Strip clubs and churches among businesses reported for COVID-19 violations

The public made nearly 4,000 complaints to the city about unsafe behavior in run-up to spike in cases.

Strip clubs and churches among businesses reported for COVID-19 violations
Data from the Cleveland health department shows that many of us have not been following best practices for preventing the spread of the virus. (Source: WOIO)

CLEVELAND, Ohio (WOIO) - Add the call takers at Cleveland’s COVID-19 non-compliance tip line to the list of people who are not at all surprised that cases of coronavirus are spiking across the state.

Since March, Northeast Ohioans have contacted the city almost 4,000 times to report businesses, public entities, and residences for violating the city’s COVID-19 regulations, according to a 19News analysis of data from the City of Cleveland.

The data show that many of us have been struggling to following best practices for preventing the spread of the virus, which is now surging across the country.

Between March 20 and October 27, employees, customers, passers-by, and concerned neighbors called the city 3,725 times to report unsafe behavior at everything from bingo halls, strip clubs, and daycare centers to high schools, candy stores, and gas stations - even county administrative offices and police stations.

Complaints peaked in the first half of July when the city received more than 100 complaints a day, the data show. By the end of October, the city was receiving less than 20 complaints a day.

The database includes complaints made via the COVID-19 non-compliance tip lines and to the Cleveland Department of Public Health, Cleveland police, and the Cuyahoga County Board of Health. The complaints are unverified and anyone can make an anonymous complaint for any reason.
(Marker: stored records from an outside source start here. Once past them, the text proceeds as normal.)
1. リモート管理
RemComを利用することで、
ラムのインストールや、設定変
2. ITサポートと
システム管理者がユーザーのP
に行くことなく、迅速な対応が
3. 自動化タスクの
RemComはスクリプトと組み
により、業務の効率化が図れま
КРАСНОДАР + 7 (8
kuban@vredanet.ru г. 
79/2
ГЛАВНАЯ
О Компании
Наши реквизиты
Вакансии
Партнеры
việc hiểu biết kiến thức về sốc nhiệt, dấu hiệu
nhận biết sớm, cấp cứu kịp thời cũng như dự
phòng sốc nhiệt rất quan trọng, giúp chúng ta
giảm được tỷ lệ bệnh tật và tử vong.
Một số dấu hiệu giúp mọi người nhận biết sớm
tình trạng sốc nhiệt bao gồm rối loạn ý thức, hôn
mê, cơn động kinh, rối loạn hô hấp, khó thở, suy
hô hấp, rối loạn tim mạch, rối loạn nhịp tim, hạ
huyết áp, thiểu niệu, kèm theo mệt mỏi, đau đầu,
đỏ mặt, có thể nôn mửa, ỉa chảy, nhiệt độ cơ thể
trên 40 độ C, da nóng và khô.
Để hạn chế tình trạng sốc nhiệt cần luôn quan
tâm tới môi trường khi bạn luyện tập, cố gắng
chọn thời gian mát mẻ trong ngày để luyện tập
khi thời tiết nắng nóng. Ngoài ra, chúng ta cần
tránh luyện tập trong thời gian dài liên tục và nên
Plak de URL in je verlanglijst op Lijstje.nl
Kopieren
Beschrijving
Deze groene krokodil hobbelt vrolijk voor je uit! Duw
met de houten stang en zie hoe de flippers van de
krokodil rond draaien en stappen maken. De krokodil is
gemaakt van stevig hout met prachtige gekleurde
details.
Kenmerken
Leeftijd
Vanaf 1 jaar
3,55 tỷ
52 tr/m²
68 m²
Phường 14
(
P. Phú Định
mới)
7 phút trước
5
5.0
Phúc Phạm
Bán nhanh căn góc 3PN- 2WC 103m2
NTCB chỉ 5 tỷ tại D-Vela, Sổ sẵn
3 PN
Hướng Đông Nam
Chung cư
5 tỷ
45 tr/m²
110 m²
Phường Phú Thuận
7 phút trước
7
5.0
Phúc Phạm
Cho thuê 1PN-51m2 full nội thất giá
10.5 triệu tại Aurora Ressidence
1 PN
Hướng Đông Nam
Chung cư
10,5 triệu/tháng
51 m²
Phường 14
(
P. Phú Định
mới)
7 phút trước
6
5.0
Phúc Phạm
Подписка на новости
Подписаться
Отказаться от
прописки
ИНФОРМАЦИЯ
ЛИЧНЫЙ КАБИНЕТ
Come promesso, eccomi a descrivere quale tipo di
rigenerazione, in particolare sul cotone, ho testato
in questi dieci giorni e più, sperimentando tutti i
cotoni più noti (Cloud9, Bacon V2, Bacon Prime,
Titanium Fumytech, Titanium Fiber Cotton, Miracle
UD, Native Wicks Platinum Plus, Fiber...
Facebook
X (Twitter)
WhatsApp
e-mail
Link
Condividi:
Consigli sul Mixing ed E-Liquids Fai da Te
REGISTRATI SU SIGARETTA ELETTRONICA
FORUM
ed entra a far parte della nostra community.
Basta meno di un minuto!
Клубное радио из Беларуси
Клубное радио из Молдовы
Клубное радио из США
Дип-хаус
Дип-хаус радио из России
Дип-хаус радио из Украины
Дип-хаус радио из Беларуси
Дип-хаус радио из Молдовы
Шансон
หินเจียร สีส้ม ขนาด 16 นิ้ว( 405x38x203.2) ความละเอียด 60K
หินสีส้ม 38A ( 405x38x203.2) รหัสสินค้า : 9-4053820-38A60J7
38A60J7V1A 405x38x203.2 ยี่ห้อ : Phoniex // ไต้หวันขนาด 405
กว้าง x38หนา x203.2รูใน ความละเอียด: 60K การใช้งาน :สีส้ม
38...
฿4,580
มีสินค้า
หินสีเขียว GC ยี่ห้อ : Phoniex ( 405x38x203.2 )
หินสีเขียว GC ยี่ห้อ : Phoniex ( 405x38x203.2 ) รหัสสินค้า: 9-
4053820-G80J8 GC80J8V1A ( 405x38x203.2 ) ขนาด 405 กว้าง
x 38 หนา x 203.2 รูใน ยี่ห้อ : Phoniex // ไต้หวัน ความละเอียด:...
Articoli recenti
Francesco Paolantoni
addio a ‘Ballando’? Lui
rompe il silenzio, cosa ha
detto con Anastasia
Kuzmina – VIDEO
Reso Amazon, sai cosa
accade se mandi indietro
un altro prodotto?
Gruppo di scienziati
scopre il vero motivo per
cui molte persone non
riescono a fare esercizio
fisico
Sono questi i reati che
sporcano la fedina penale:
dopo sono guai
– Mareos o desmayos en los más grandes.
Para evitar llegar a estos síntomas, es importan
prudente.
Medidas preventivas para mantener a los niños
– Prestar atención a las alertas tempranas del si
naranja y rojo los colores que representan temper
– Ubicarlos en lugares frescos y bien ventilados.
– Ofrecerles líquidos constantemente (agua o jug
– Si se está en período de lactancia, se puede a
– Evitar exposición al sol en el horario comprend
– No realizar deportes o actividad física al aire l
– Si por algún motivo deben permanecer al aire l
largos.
The data captures what life has been like in Northeast Ohio during the pandemic, including the resistance many feel towards the anti-COVID measures taken by state and local authorities.
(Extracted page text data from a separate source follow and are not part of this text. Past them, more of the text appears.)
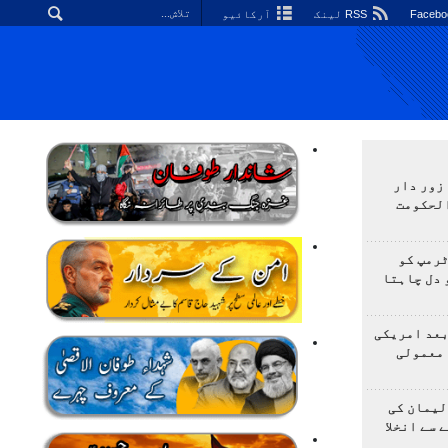
RSS لینک
آرکائیو
زور دار
الحکومت
ٹرمپ کو
 دل چاہتا
بعد امریکی
 معمولی
لیمان کی
 سے انخلا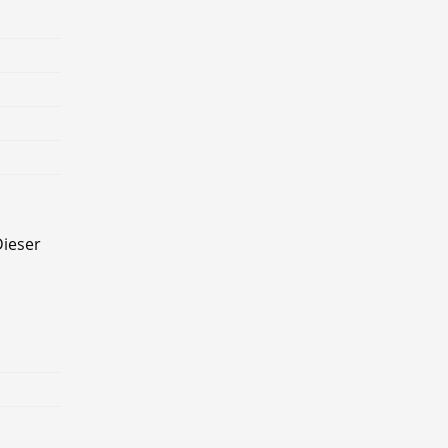
ieser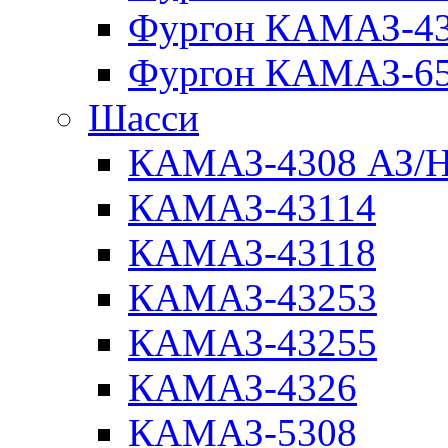
Фургон КАМАЗ-4
Фургон КАМАЗ-6
Шасси
КАМАЗ-4308 АЗ/
КАМАЗ-43114
КАМАЗ-43118
КАМАЗ-43253
КАМАЗ-43255
КАМАЗ-4326
КАМАЗ-5308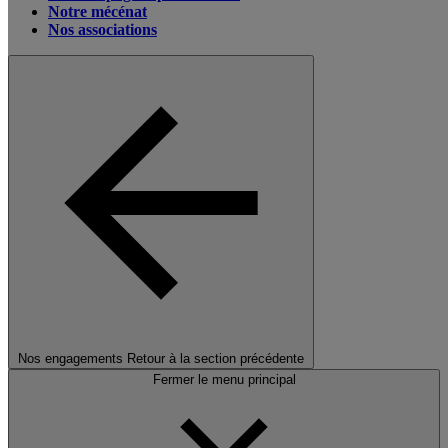
Notre mécénat
Nos associations
Nos engagements
Retour à la section précédente
Fermer le menu principal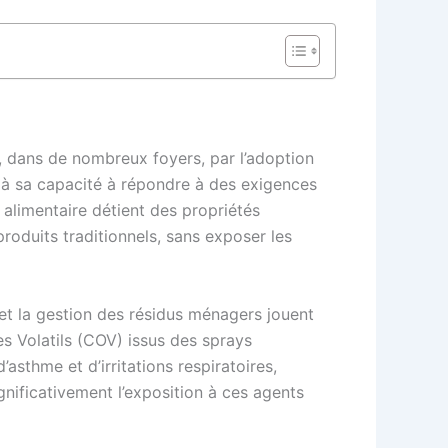
e, dans de nombreux foyers, par l’adoption
 à sa capacité à répondre à des exigences
e alimentaire détient des propriétés
produits traditionnels, sans exposer les
r et la gestion des résidus ménagers jouent
es Volatils (COV) issus des sprays
asthme et d’irritations respiratoires,
gnificativement l’exposition à ces agents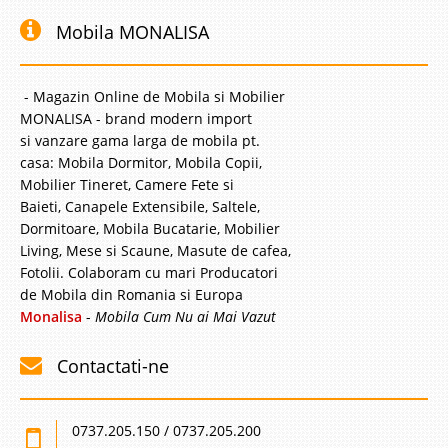
Mobila MONALISA
- Magazin Online de Mobila si Mobilier
MONALISA - brand modern import
si vanzare gama larga de mobila pt.
casa: Mobila Dormitor, Mobila Copii,
Mobilier Tineret, Camere Fete si
Baieti, Canapele Extensibile, Saltele,
Dormitoare, Mobila Bucatarie, Mobilier
Living, Mese si Scaune, Masute de cafea,
Fotolii. Colaboram cu mari Producatori
de Mobila din Romania si Europa
Monalisa
-
Mobila Cum Nu ai Mai Vazut
Contactati-ne
0737.205.150 / 0737.205.200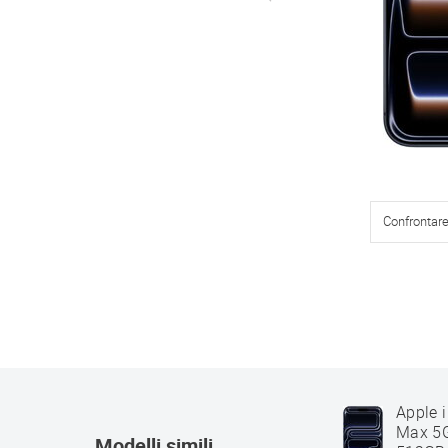
Confrontar
Apple 
Max 5G
Modelli simili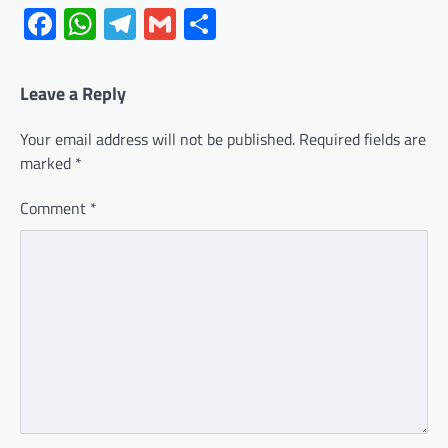
Facebook
WhatsApp
Telegram
Gmail
Share
Leave a Reply
Your email address will not be published.
Required fields are
marked
*
Comment
*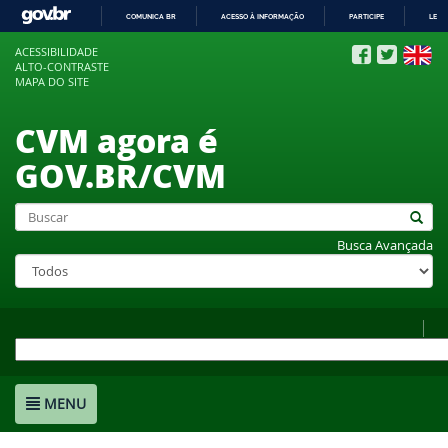
COMUNICA BR
ACESSO À INFORMAÇÃO
PARTICIPE
LEGI
IR
ACESSIBILIDADE
PARA
ALTO-CONTRASTE
O
MAPA DO SITE
CONTEÚDO
CVM agora é
GOV.BR/CVM
Busca Avançada
MENU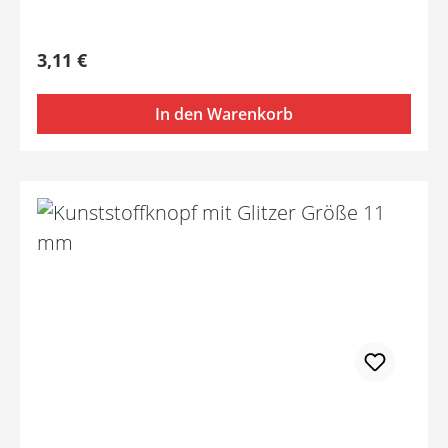
Regulärer Preis:
3,11 €
In den Warenkorb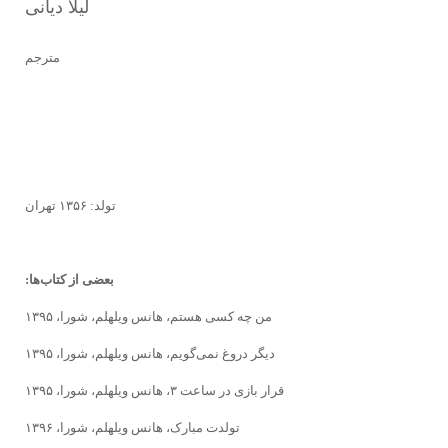
لیلا دیانی
مترجم
تولد: ۱۳۵۶ تهران
بعضی از کتاب‌ها:
من چه کسی هستم، هانس ویلهلم، شورا، ۱۳۹۵
دیگر دروغ نمی‌گویم، هانس ویلهلم، شورا، ۱۳۹۵
قرار بازی در ساعت ۳، هانس ویلهلم، شورا، ۱۳۹۵
تولدت مبارک، هانس ویلهلم، شورا، ۱۳۹۶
In July, a bar patron stopped at Woody’s Bar on Triskett on the city’s West Side for a beer.

“There was about a dozen people total - none with masks," the unidentified individual told the city call-taker. "The bartender had one down around her neck. Nobody was social distancing at all, and the bartender said, ‘Take your mask off. Are you here to rob us? We don’t wear those in here.’”
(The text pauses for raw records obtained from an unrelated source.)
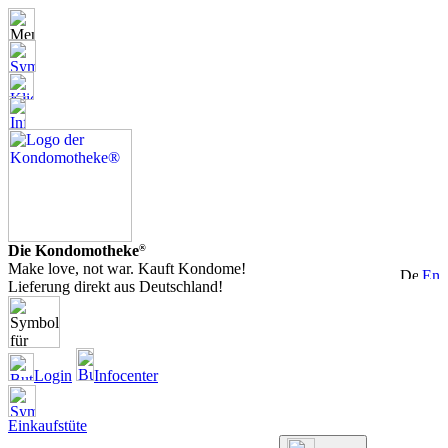
Die Kondomotheke
®
Make love, not war. Kauft Kondome!
Lieferung direkt aus Deutschland!
Login
Infocenter
Einkaufstüte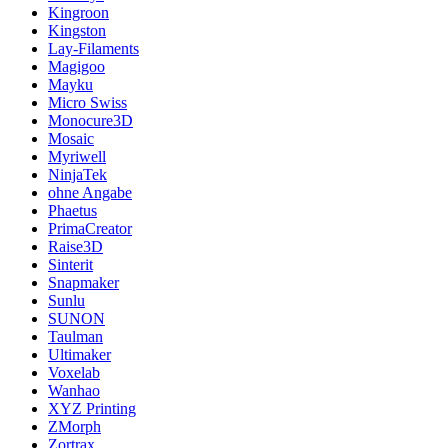
Kingroon
Kingston
Lay-Filaments
Magigoo
Mayku
Micro Swiss
Monocure3D
Mosaic
Myriwell
NinjaTek
ohne Angabe
Phaetus
PrimaCreator
Raise3D
Sinterit
Snapmaker
Sunlu
SUNON
Taulman
Ultimaker
Voxelab
Wanhao
XYZ Printing
ZMorph
Zortrax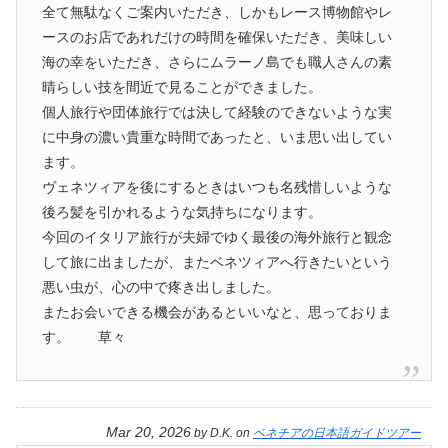
全て無駄なくご案内いただき、しかもレース博物館やレ
ースのお店であれだけの時間を確保いただき、美味しい
海の幸をいただき、さらにムラーノ島でも職人さんの素
晴らしい技を間近で見ることができました。
個人旅行や団体旅行では決して経験のできないような実
に中身の濃い貴重な時間であったと、いま思い出してい
ます。
ヴェネツィアを後にするときはいつも名残惜しいような
後ろ髪を引かれるような気持ちになります。
今回のイタリア旅行が夫婦でゆく最後の海外旅行と観念
して旅に出ましたが、またベネツィアへ行きたいという
悪い虫が、心の中で疼き出しました。
またお会いできる機会があるといいなと、思っておりま
す。 草々
Mar 20, 2026
by
D.K.
on
ベネチアの日本語ガイドツアー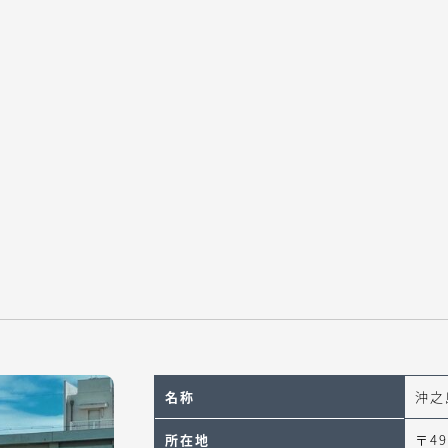
名称
沖之
所在地
〒4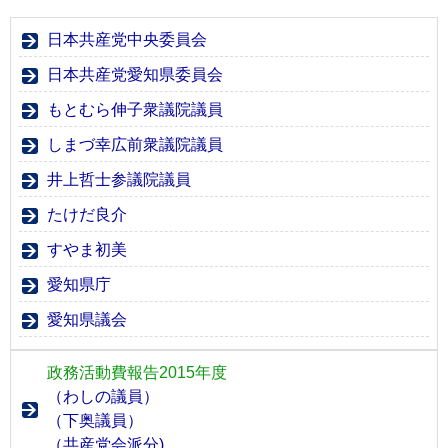
日本共産党中央委員会
日本共産党愛知県委員会
もとむら伸子衆議院議員
しまづ幸広前衆議院議員
井上哲士参議院議員
たけだ良介
すやま初美
愛知県庁
愛知県議会
政務活動費報告2015年度
（わしの議員）
（下奥議員）
（共産党会派分)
Woody’s was not the only bar or restaurant reported. These establishments were among the types of localities most often reported to the city - along with private residences and retail establishments.


Organizations that received the most complaints included TownHall restaurant in Ohio City, Jack Cleveland Casino, the Greater Cleveland Regional Transit Authority, WalMart in Steelyard Commons, and the Cleveland Metroparks Zoo, the data show.

The data also shows a public struggling with the conflicts now arising during what used to be common daily tasks.

A patron of Kamm’s Plaza Barbershop told authorities there was a disagreement when he asked his barber to put on a mask. “They got into an argument. And he left,” the call-taker wrote.

The complaints also highlight the impossible positions many employees find themselves in at work during the pandemic.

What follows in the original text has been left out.